I love a good Crime Story. Jonathan, what about you? What are you reading?

Jonathan Bench 38:32
Recently, I finished a book that’s about five years old. It’s called the Accidental Superpower by Peter Zion is a geopoliticist. What I love about this book is my second time through it now, because it grounds me in in the reality of the current world order. So he takes us back to post World War Two, and the Bretton Woods Conference where we brought all of the survivors from All the surviving countries from World War Two. And we said here’s what the global order is going to look like. And and so he uses that as the lens through which to understand why the world is currently falling apart and why we have this trend toward much more nationalism and less globalism. So it’s, it’s helpful to remind me of a lot who the key players are and what their histories were from World War Two onward.

Fred Rocafort 39:23
Excellent. One of the books that I picked up recently for Well, I’d like to say a second look, but probably a first complete Look, I don’t think I read it completely the first time around.
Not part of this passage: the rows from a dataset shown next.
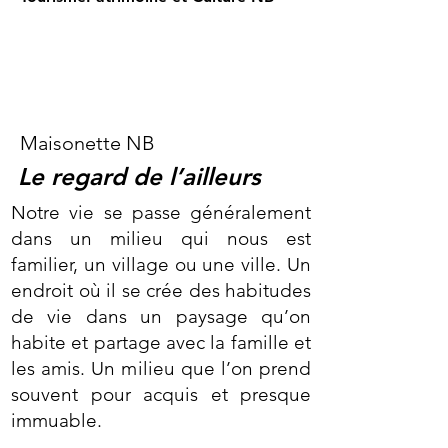
Maisonette NB
Le regard de l’ailleurs
Notre vie se passe généralement
dans un milieu qui nous est
familier, un village ou une ville. Un
endroit où il se crée des habitudes
de vie dans un paysage qu’on
habite et partage avec la famille et
les amis. Un milieu que l’on prend
souvent pour acquis et presque
immuable.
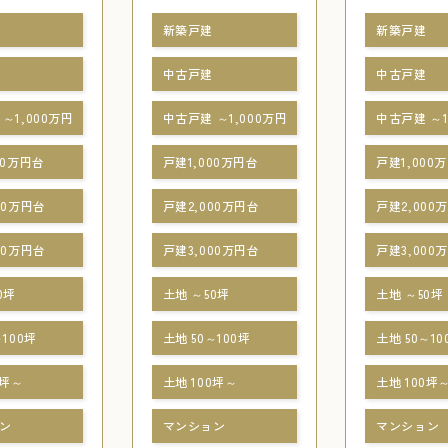
新築戸建
新築戸建
中古戸建
中古戸建
～1,000万円
中古戸建 ～1,000万円
中古戸建 ～1
00万円台
戸建1,000万円台
戸建1,000
00万円台
戸建2,000万円台
戸建2,000
00万円台
戸建3,000万円台
戸建3,000
0坪
土地 ～50坪
土地 ～50坪
～100坪
土地 50～100坪
土地 50～10
0坪～
土地 100坪～
土地 100坪
ン
マンション
マンション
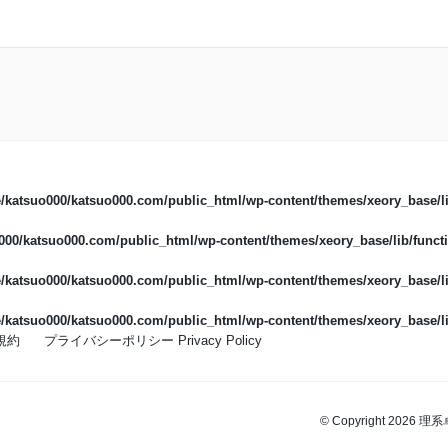
/katsuo000/katsuo000.com/public_html/wp-content/themes/xeory_base/li
00/katsuo000.com/public_html/wp-content/themes/xeory_base/lib/functi
/katsuo000/katsuo000.com/public_html/wp-content/themes/xeory_base/li
/katsuo000/katsuo000.com/public_html/wp-content/themes/xeory_base/li
規約
プライバシーポリシー Privacy Policy
© Copyright 2026 理系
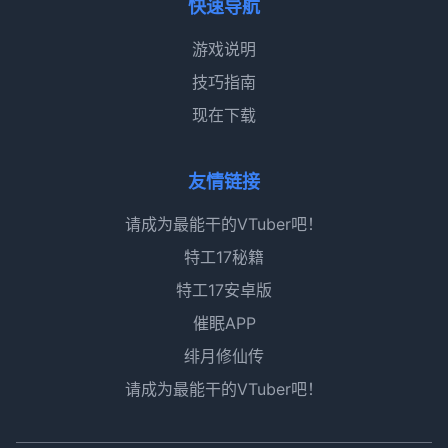
快速导航
游戏说明
技巧指南
现在下载
友情链接
请成为最能干的VTuber吧！
特工17秘籍
特工17安卓版
催眠APP
绯月修仙传
请成为最能干的VTuber吧！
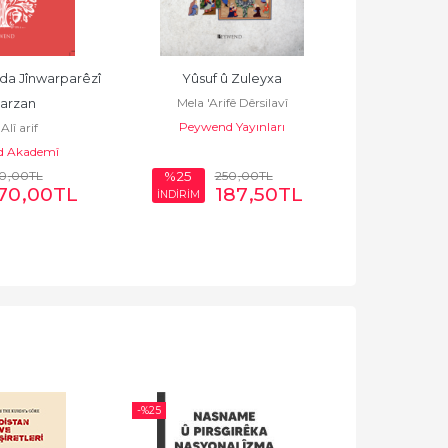
a Jînwarparêzî 
Yûsuf û Zuleyxa
Mela 'Arifê Dêrsilavî
Barzan
Peywend Yayınları
Alî arif
d Akademî
0
,00
TL
250
,00
TL
%25
70
,00
TL
187
,50
TL
İNDİRİM
-%
25
-%
25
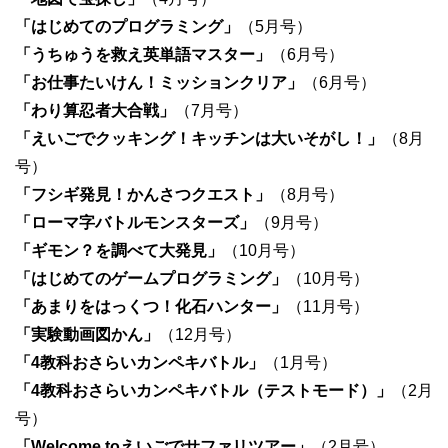
「はじめてのプログラミング」
（5月号）
「うちゅうを救え英単語マスター」
（6月号）
「お仕事たいけん！ミッションクリア」
（6月号）
「わり算忍者大合戦」
（7月号）
「えいごでクッキング！キッチンは大いそがし！」
（8月
号）
「フシギ発見！かんさつクエスト」
（8月号）
「ローマ字バトルモンスターズ」
（9月号）
「ギモン？を調べて大発見」
（10月号）
「はじめてのゲームプログラミング」
（10月号）
「あまりをはっくつ！化石ハンター」
（11月号）
「実験動画図かん」
（12月号）
「4教科おさらいカンペキバトル」
（1月号）
「4教科おさらいカンペキバトル（テストモード）」
（2月
号）
「Welcome toえいごでサファリツアー」
（2月号）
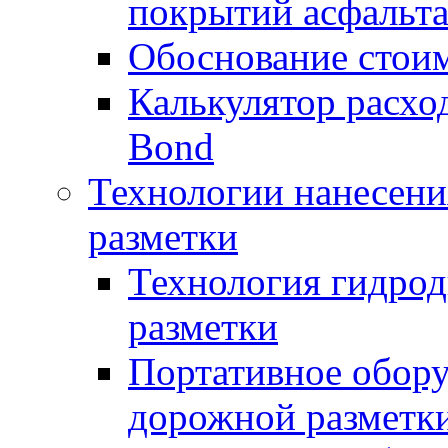
покрытий асфальт
Обоснование стоим
Калькулятор расхо
Bond
Технологии нанесени
разметки
Технология гидрод
разметки
Портативное обору
дорожной разметк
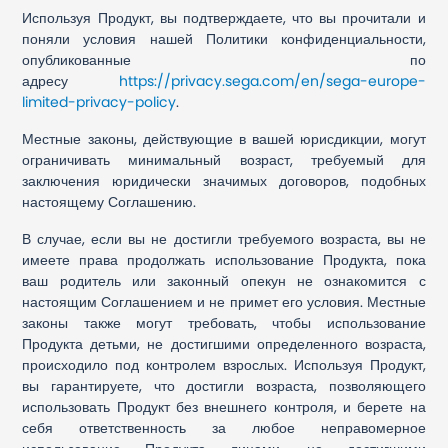
Используя Продукт, вы подтверждаете, что вы прочитали и
поняли условия нашей Политики конфиденциальности,
опубликованные по
адресу
https://privacy.sega.com/en/sega-europe-
limited-privacy-policy
.
Местные законы, действующие в вашей юрисдикции, могут
ограничивать минимальный возраст, требуемый для
заключения юридически значимых договоров, подобных
настоящему Соглашению.
В случае, если вы не достигли требуемого возраста, вы не
имеете права продолжать использование Продукта, пока
ваш родитель или законный опекун не ознакомится с
настоящим Соглашением и не примет его условия. Местные
законы также могут требовать, чтобы использование
Продукта детьми, не достигшими определенного возраста,
происходило под контролем взрослых. Используя Продукт,
вы гарантируете, что достигли возраста, позволяющего
использовать Продукт без внешнего контроля, и берете на
себя ответственность за любое неправомерное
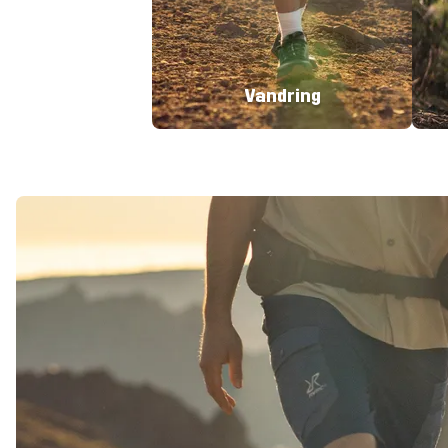
Vandring
Hiking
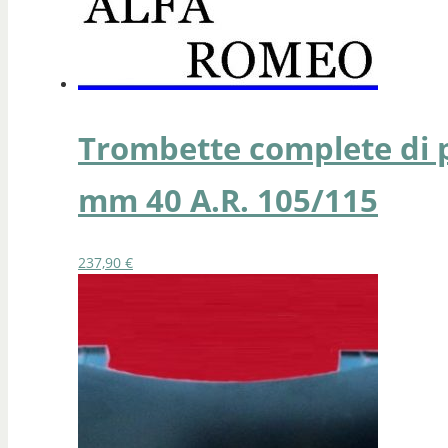
Trombette complete di p
mm 40 A.R. 105/115
237,90
€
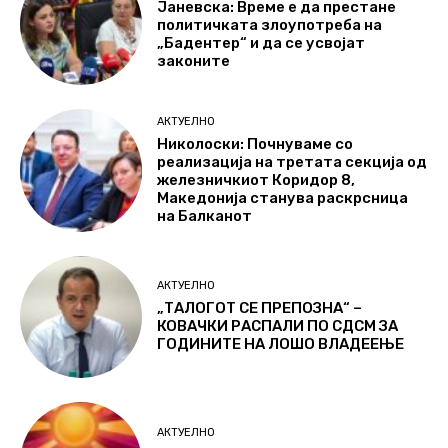
Јаневска: Време е да престане
политичката злоупотреба на
„Бадентер“ и да се усвојат
законите
АКТУЕЛНО
Николоски: Почнуваме со
реализација на третата секција од
железничкиот Коридор 8,
Македонија станува раскрсница
на Балканот
АКТУЕЛНО
„ТАЛОГОТ СЕ ПРЕПОЗНА“ –
КОВАЧКИ РАСПАЛИ ПО СДСМ ЗА
ГОДИНИТЕ НА ЛОШО ВЛАДЕЕЊЕ
АКТУЕЛНО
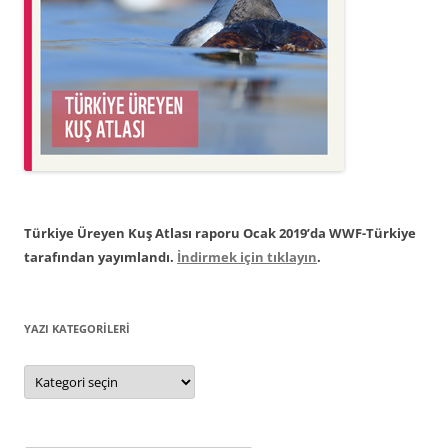
Türkiye Üreyen Kuş Atlası raporu Ocak 2019’da WWF-Türkiye
tarafından yayımlandı.
İndirmek için tıklayın
.
YAZI KATEGORILERI
Yazı
Kategorileri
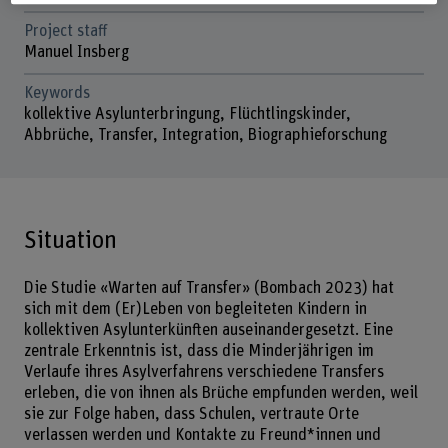
Project staff
Manuel Insberg
Keywords
kollektive Asylunterbringung, Flüchtlingskinder,
Abbrüche, Transfer, Integration, Biographieforschung
Situation
Die Studie «Warten auf Transfer» (Bombach 2023) hat
sich mit dem (Er)Leben von begleiteten Kindern in
kollektiven Asylunterkünften auseinandergesetzt. Eine
zentrale Erkenntnis ist, dass die Minderjährigen im
Verlaufe ihres Asylverfahrens verschiedene Transfers
erleben, die von ihnen als Brüche empfunden werden, weil
sie zur Folge haben, dass Schulen, vertraute Orte
verlassen werden und Kontakte zu Freund*innen und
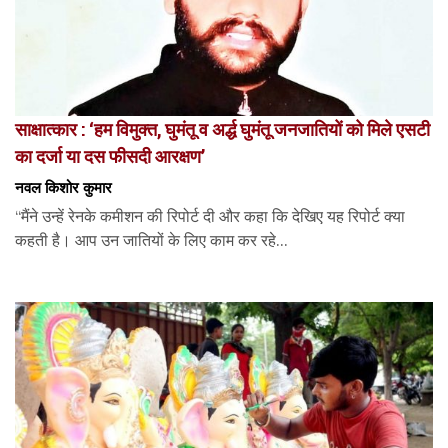
साक्षात्कार : ‘हम विमुक्त, घुमंतू व अर्द्ध घुमंतू जनजातियों को मिले एसटी
का दर्जा या दस फीसदी आरक्षण’
नवल किशोर कुमार
“मैंने उन्हें रेनके कमीशन की रिपोर्ट दी और कहा कि देखिए यह रिपोर्ट क्या
कहती है। आप उन जातियों के लिए काम कर रहे...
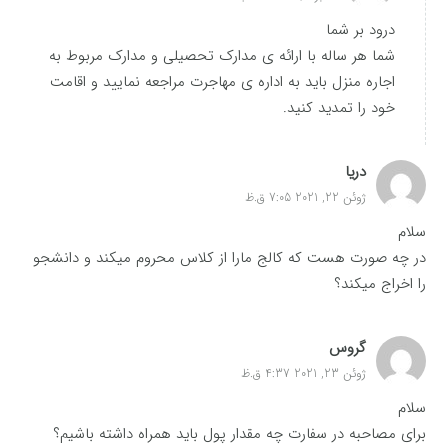
درود بر شما
شما هر ساله با ارائه ی مدارک تحصیلی و مدارک مربوط به
اجاره منزل باید به اداره ی مهاجرت مراجعه نمایید و اقامت
خود را تمدید کنید.
دریا
ژوئن 22, 2021 7:05 ق.ظ
سلام
در چه صورت هست که کالج مارا از کلاس محروم میکند و دانشجو
را اخراج میکند؟
گروس
ژوئن 23, 2021 4:37 ق.ظ
سلام
برای مصاحبه در سفارت چه مقدار پول باید همراه داشته باشیم؟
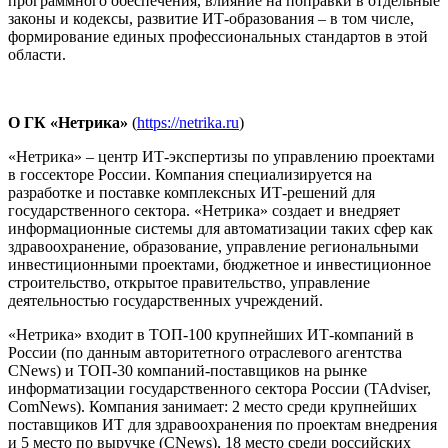
программного обеспечения, влияние на поправки в отдельные
законы и кодексы, развитие ИТ-образования – в том числе,
формирование единых профессиональных стандартов в этой
области.
О ГК «Нетрика»
(
https://netrika.ru
)
«Нетрика» – центр ИТ-экспертизы по управлению проектами
в госсекторе России. Компания специализируется на
разработке и поставке комплексных ИТ-решений для
государственного сектора. «Нетрика» создает и внедряет
информационные системы для автоматизации таких сфер как
здравоохранение, образование, управление региональными
инвестиционными проектами, бюджетное и инвестиционное
строительство, открытое правительство, управление
деятельностью государственных учреждений.
«Нетрика» входит в ТОП-100 крупнейших ИТ-компаний в
России (по данным авторитетного отраслевого агентства
CNews) и ТОП-30 компаний-поставщиков на рынке
информатизации государственного сектора России (TAdviser,
СomNews). Компания занимает: 2 место среди крупнейших
поставщиков ИТ для здравоохранения по проектам внедрения
и 5 место по выручке (CNews), 18 место среди российских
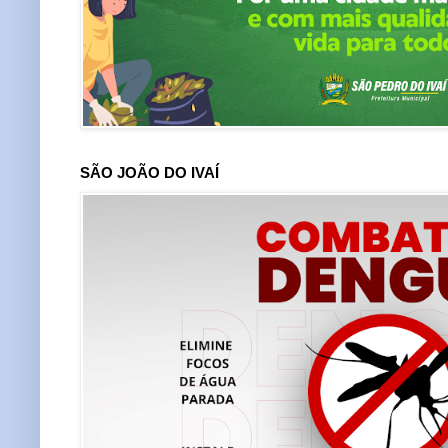
SÃO JOÃO DO IVAÍ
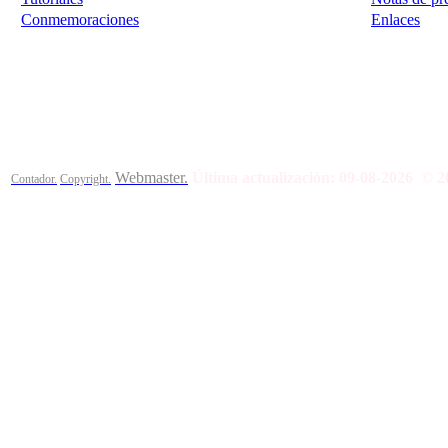
Conmemoraciones
Enlaces
Calle Bajada del Calvario s/n.
45002
Toledo.
Teléfono 925259
Webmaster.
Última actualización:
09-08-2026
© 2
Contador.
Copyright.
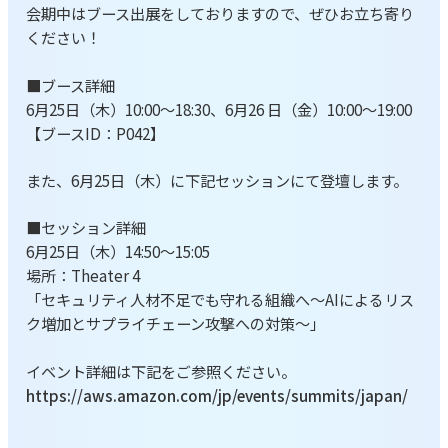
会期中はブース出展をしておりますので、ぜひお立ち寄り
ください！
■ブース詳細
6月25日（木）10:00～18:30、6月26 日（金）10:00～19:00
【ブースID：P042】
また、6月25日（木）に下記セッションにて登壇します。
■セッション詳細
6月25日（木）14:50～15:05
場所：Theater 4
「セキュリティ人材不足でも守れる組織へ〜AIによるリス
ク増加とサプライチェーン攻撃への対策〜」
イベント詳細は下記をご参照ください。
https://aws.amazon.com/jp/events/summits/japan/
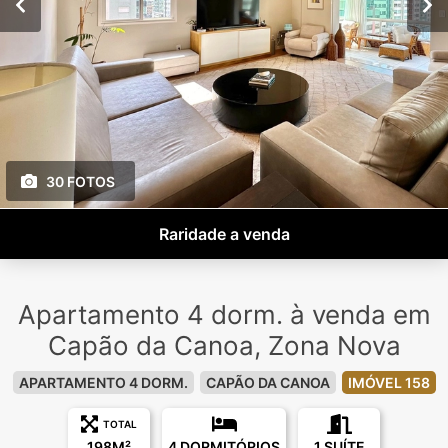
30 FOTOS
Raridade a venda
Apartamento 4 dorm. à venda em
Capão da Canoa, Zona Nova
APARTAMENTO 4 DORM.
CAPÃO DA CANOA
IMÓVEL 158
TOTAL
198M²
4 DORMITÓRIOS
1 SUÍTE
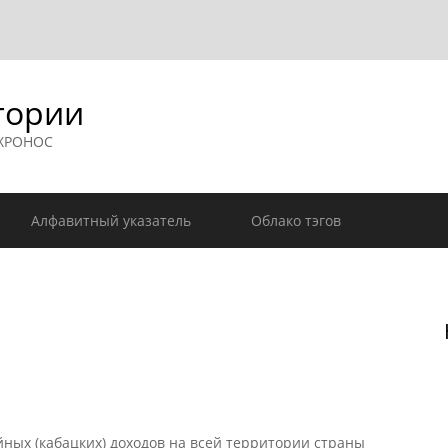
гории
 ХРОНОС
Алфавитный указатель
Облако тэгов
йных (кабацких) доходов на всей территории страны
But it’s a book called A Fair Country: Telling Truths about Canada. And it’s a book I picked up a few years ago, during a visit to Canada. I know that for a lot of internationalists, it Canada might not necessarily seem like a particularly interesting country to study but for me, it is precisely Because of everything that that we do have in common with Canada, but that in a way for me makes the differences more more interesting as well. So this is a book that really dives, not necessarily into the differences themselves, but rather, in a more introspective fashion looks at what makes Canada a unique country. The author of the book is John Ralston Saul as I understand he’s pretty famous and Canada but of course, true to the asymmetrical nature of the relationship on this side of the border, we wouldn’t we wouldn’t know him. I certainly didn’t when I when I bought the book, but it’s a good read. For anyone who’s interested in in Canada, I recommend it and be on the lookout for us here on this podcast to do something related to Canada. On that note, I’d like to thank our guest host And I will thank you very much. It’s a It’s a pleasure to to be in touch with you once again and we’ll we’ll need to have a call on the on the margins to continue the conversation. But for now, thank you very much for agreeing to be on.